Marigold took the reports, her honey-blonde hair falling forward as she read. I forced myself to stay quiet and let her process without filling the silence with charm or deflection.

If they figure out how my magic works against his corruption, she said finally, they’ll find ways to counter it.

Most likely. I swallowed hard. I don’t know why the master wants you specifically—just that he does. Corrupting Raven to attack you, now researching necromancy’s interaction with wellsprings… You’re important to whatever he’s planning. Important enough that my parents are digging through centuries of magical archives to understand why.

She looked up then, and I braced for anger or fear or accusation.

Instead, her shoulders relaxed slightly. Relief.

Thank you, she said quietly. For telling me right away. For not trying to protect me from it.

Something tight in my chest eased. I wanted you to see it immediately.

Her hand found mine, a small gesture that meant everything. Trust rebuilding, one honest moment at a time.

This was what love looked like, I realized.

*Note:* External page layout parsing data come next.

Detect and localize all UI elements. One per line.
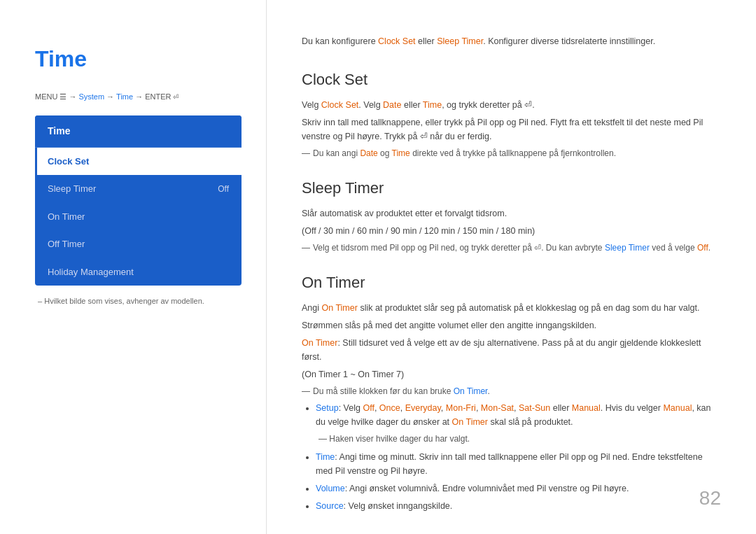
left-panel: Time MENU ☰ → System → Time → ENTER ⏎ Ti… <box>0 0 266 534</box>
right-panel: Du kan konfigurere Clock Set eller Sleep… <box>266 0 756 534</box>
on-timer-para1: Angi On Timer slik at produktet slår seg… <box>302 301 721 315</box>
sleep-timer-badge: Off <box>218 183 229 195</box>
menu-item-clock-set[interactable]: Clock Set <box>35 148 241 176</box>
menu-label: MENU <box>35 91 57 103</box>
arrow1: → <box>69 91 76 103</box>
clock-set-section: Clock Set Velg Clock Set. Velg Date elle… <box>302 68 721 160</box>
menu-box: Time Clock Set Sleep Timer Off On Timer … <box>35 115 241 286</box>
bullet-time: Time: Angi time og minutt. Skriv inn tal… <box>316 450 721 478</box>
menu-item-off-timer[interactable]: Off Timer <box>35 230 241 258</box>
enter-icon: ⏎ <box>173 92 178 102</box>
menu-header: Time <box>35 115 241 148</box>
sleep-timer-options: (Off / 30 min / 60 min / 90 min / 120 mi… <box>302 224 721 238</box>
menu-item-holiday-management[interactable]: Holiday Management <box>35 258 241 286</box>
page-number: 82 <box>699 484 721 513</box>
sleep-timer-ref: Sleep Timer <box>437 36 483 46</box>
arrow2: → <box>106 91 114 103</box>
on-timer-bullets: Setup: Velg Off, Once, Everyday, Mon-Fri… <box>316 401 721 512</box>
intro-text: Du kan konfigurere Clock Set eller Sleep… <box>302 35 721 48</box>
clock-set-note: Du kan angi Date og Time direkte ved å t… <box>302 147 721 160</box>
sleep-timer-note: Velg et tidsrom med Pil opp og Pil ned, … <box>302 241 721 254</box>
sleep-timer-title: Sleep Timer <box>302 176 721 199</box>
on-timer-title: On Timer <box>302 271 721 294</box>
enter-label: ENTER <box>145 91 171 103</box>
menu-item-label: Sleep Timer <box>48 182 96 196</box>
on-timer-para3: On Timer: Still tidsuret ved å velge ett… <box>302 336 721 364</box>
menu-item-label: On Timer <box>48 210 85 224</box>
on-timer-note: Du må stille klokken før du kan bruke On… <box>302 385 721 398</box>
page-title: Time <box>35 42 245 76</box>
clock-set-para2: Skriv inn tall med tallknappene, eller t… <box>302 115 721 143</box>
menu-icon: ☰ <box>59 91 66 103</box>
menu-item-label: Off Timer <box>48 237 85 251</box>
clock-set-para1: Velg Clock Set. Velg Date eller Time, og… <box>302 98 721 112</box>
breadcrumb: MENU ☰ → System → Time → ENTER ⏎ <box>35 91 245 103</box>
menu-item-on-timer[interactable]: On Timer <box>35 203 241 231</box>
clock-set-ref: Clock Set <box>378 36 416 46</box>
sleep-timer-para1: Slår automatisk av produktet etter et fo… <box>302 206 721 220</box>
bullet-source: Source: Velg ønsket inngangskilde. <box>316 499 721 513</box>
menu-item-sleep-timer[interactable]: Sleep Timer Off <box>35 175 241 203</box>
menu-item-label: Clock Set <box>48 155 89 169</box>
bullet-volume: Volume: Angi ønsket volumnivå. Endre vol… <box>316 482 721 496</box>
bullet-setup-note: ― Haken viser hvilke dager du har valgt. <box>313 433 721 446</box>
clock-set-title: Clock Set <box>302 68 721 91</box>
image-note: Hvilket bilde som vises, avhenger av mod… <box>35 295 245 307</box>
on-timer-para2: Strømmen slås på med det angitte volumet… <box>302 318 721 332</box>
system-label: System <box>78 91 104 103</box>
time-label: Time <box>116 91 133 103</box>
on-timer-options: (On Timer 1 ~ On Timer 7) <box>302 367 721 381</box>
menu-item-label: Holiday Management <box>48 265 134 279</box>
arrow3: → <box>135 91 143 103</box>
sleep-timer-section: Sleep Timer Slår automatisk av produktet… <box>302 176 721 254</box>
on-timer-section: On Timer Angi On Timer slik at produktet… <box>302 271 721 512</box>
bullet-setup: Setup: Velg Off, Once, Everyday, Mon-Fri… <box>316 401 721 429</box>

Not grand gestures or perfect performances. Just showing up with the truth, even when the truth was ugly.

An hour later, all four of us gathered in the common room Keane had commandeered as our makeshift war room. Cyrus leaned against the hearth, his arms crossed and posture deceptively relaxed but eyes sharp on the rest of us. Marigold sat at the table beside me, her fingers still curled around a mug gone cold, while Keane paced just behind her, scanning the intel like he was memorizing every word.

I squared my shoulders. Echo’s scales shifted to burnished bronze.

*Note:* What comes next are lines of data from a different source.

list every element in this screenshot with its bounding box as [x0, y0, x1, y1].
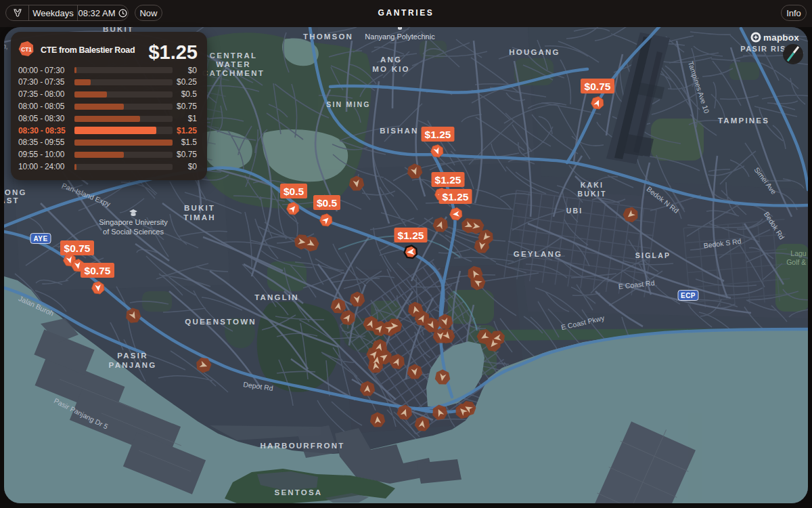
svg-text:$1.25: $1.25	[435, 174, 461, 186]
svg-text:$0.75: $0.75	[64, 242, 91, 254]
svg-text:Nanyang Polytechnic: Nanyang Polytechnic	[365, 33, 435, 41]
svg-text:CT1: CT1	[21, 47, 32, 53]
svg-text:of Social Sciences: of Social Sciences	[103, 228, 164, 236]
svg-text:HOUGANG: HOUGANG	[509, 48, 560, 56]
svg-text:TANGLIN: TANGLIN	[254, 293, 299, 301]
svg-text:PASIR RIS: PASIR RIS	[740, 45, 786, 53]
svg-text:$1.25: $1.25	[398, 230, 424, 241]
svg-text:$1.25: $1.25	[443, 191, 469, 203]
svg-text:CENTRAL: CENTRAL	[210, 51, 257, 60]
svg-text:$0.75: $0.75	[85, 265, 111, 276]
svg-text:SIGLAP: SIGLAP	[635, 251, 671, 259]
svg-text:TAMPINES: TAMPINES	[718, 117, 769, 125]
svg-text:mapbox: mapbox	[763, 33, 799, 43]
svg-text:PASIR: PASIR	[117, 352, 148, 360]
svg-text:AST: AST	[0, 196, 20, 205]
svg-text:UBI: UBI	[566, 207, 583, 215]
svg-text:THOMSON: THOMSON	[303, 33, 353, 41]
svg-text:BUKIT: BUKIT	[577, 190, 606, 198]
svg-text:$0.75: $0.75	[585, 81, 611, 92]
svg-text:BUKIT: BUKIT	[184, 204, 215, 212]
svg-text:$0.5: $0.5	[284, 186, 304, 197]
svg-text:Singapore University: Singapore University	[99, 218, 168, 226]
svg-text:$1.25: $1.25	[425, 129, 451, 140]
svg-text:Golf & C: Golf & C	[786, 258, 812, 266]
svg-text:ECP: ECP	[681, 292, 696, 299]
svg-text:BISHAN: BISHAN	[380, 127, 418, 135]
svg-text:SIN MING: SIN MING	[326, 100, 370, 108]
svg-text:AYE: AYE	[33, 235, 47, 242]
svg-text:QUEENSTOWN: QUEENSTOWN	[185, 318, 256, 326]
svg-text:Lagu: Lagu	[790, 249, 807, 257]
svg-text:MO KIO: MO KIO	[372, 65, 409, 73]
svg-text:GEYLANG: GEYLANG	[514, 250, 562, 258]
svg-text:SENTOSA: SENTOSA	[275, 488, 323, 496]
svg-text:KAKI: KAKI	[581, 181, 604, 189]
svg-text:n,: n,	[2, 42, 8, 50]
svg-text:PANJANG: PANJANG	[109, 361, 157, 369]
svg-text:CATCHMENT: CATCHMENT	[202, 69, 265, 77]
svg-text:TIMAH: TIMAH	[183, 213, 215, 221]
svg-text:$0.5: $0.5	[317, 197, 338, 209]
svg-text:ANG: ANG	[380, 56, 402, 64]
svg-text:HARBOURFRONT: HARBOURFRONT	[261, 442, 345, 450]
svg-text:WATER: WATER	[216, 60, 251, 68]
svg-text:RONG: RONG	[0, 188, 27, 196]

Then I laid it out: my parents’ research, cross-referenced with intel from Keane’s surveillance, Parker’s vampire contacts, and the emergency council’s reports.

The master doesn’t corrupt randomly, I said, pointing to the patterns. Raven wasn’t targeted for her ambition or politics. She was close to Marigold, magically compatible, and emotionally vulnerable. You were busy with heir drama and council conspiracies. She was alone.

Bait, Keane said quietly.

Yes. A delivery system. An emotional weapon. I pulled more profiles. And she’s not the only one. My parents identified witches with the same pattern—isolated, sensitive, close to someone the master wants.

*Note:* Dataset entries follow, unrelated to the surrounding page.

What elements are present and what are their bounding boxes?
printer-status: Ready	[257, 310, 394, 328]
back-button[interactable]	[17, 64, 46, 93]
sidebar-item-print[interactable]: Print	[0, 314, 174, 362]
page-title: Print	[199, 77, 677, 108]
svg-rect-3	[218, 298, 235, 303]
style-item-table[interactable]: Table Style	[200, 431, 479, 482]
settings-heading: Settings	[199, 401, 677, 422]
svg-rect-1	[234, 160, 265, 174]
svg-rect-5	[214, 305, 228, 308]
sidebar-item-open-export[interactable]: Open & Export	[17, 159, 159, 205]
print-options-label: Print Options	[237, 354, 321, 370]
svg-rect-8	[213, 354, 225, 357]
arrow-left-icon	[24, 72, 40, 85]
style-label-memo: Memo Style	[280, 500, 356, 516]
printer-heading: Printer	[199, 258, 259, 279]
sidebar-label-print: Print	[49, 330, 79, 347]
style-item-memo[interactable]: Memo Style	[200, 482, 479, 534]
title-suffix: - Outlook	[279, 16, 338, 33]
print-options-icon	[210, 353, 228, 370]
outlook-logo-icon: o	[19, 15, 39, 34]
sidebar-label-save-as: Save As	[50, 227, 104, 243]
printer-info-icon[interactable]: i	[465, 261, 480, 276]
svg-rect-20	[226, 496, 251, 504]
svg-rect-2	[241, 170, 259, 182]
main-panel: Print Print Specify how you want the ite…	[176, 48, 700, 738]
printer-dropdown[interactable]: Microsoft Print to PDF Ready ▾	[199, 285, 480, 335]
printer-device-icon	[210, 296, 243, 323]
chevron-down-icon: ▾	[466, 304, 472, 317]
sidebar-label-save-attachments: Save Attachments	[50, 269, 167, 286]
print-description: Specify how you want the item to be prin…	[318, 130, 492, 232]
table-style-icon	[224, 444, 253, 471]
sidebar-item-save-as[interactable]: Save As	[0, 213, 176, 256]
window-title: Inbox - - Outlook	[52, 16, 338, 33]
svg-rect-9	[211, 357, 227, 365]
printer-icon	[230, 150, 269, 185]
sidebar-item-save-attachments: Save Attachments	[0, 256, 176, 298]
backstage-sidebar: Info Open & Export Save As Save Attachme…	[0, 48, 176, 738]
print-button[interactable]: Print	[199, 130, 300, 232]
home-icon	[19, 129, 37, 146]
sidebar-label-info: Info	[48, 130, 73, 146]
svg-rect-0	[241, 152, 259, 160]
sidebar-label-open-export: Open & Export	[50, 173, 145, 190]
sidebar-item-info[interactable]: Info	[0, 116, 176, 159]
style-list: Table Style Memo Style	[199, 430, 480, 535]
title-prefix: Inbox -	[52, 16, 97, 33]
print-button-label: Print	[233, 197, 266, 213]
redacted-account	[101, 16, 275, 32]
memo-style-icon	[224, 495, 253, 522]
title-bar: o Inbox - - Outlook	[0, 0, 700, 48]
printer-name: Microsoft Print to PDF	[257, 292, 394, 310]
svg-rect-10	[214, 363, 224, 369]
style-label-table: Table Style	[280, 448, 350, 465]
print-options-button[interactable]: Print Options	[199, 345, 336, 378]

I should have noticed, Marigold said quietly, staring at the data. She was pulling away and I was too busy with… She gestured vaguely at the three of us. Everything else.

That’s what made her vulnerable, I said, keeping it professional. He targets witches who are emotionally isolated. Then he gives them exactly what they’re missing.

My parents’ research shows he’s been doing this for decades, offering lonely witches connection, purpose, and a sense of mattering.

I pointed to examples. A widow pushed out of her coven. A dismissed researcher. A student whose friends moved on.

Once they’re corrupted, I added, he turns them into weapons. Not because their targets are powerful but because the emotional leverage works.

Cyrus had been silent, leaning against the wall near Marigold but not quite beside her. Watching. Listening.

So how do we stop him from corrupting more people? Cyrus asked finally.

We can’t prevent isolation, I said. People lose friends, get busy, drift apart. That’s human. But we can watch for the signs—sudden behavioral changes, magical signature shifts, social withdrawal combined with newfound confidence.

And we protect the people around Marigold, Keane added quietly. Lucas—once he’s recovered. Aurora. Other students she’s close to.

Aurora’s with family right now, Cyrus said. Safer there than on campus where the master’s already struck.